BEGIN Data

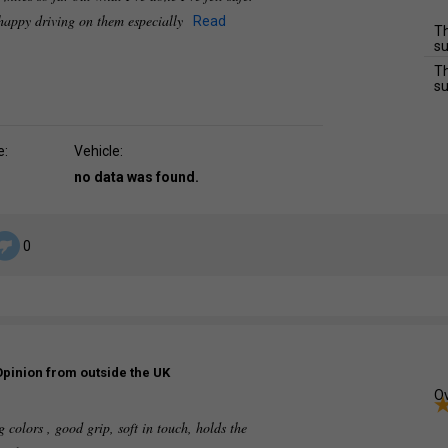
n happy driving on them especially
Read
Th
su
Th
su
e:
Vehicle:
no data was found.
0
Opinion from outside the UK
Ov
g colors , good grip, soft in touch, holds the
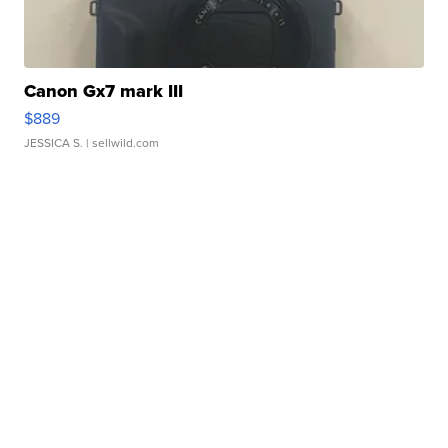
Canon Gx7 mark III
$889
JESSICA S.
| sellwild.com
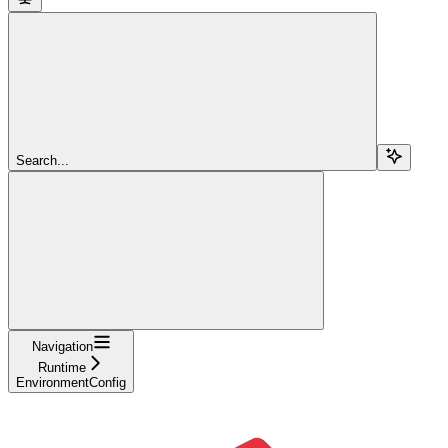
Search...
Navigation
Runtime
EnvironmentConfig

END Data

> Try it
Could you retype the records above exactly, omitting the pictures?

> Solution below
n happy driving on them especially
Read
Th
su
Th
su
e:
Vehicle:
no data was found.
0
Opinion from outside the UK
Ov
g colors , good grip, soft in touch, holds the
Canon Gx7 mark III
$889
JESSICA S.
| sellwild.com
Search...
Navigation
Runtime
EnvironmentConfig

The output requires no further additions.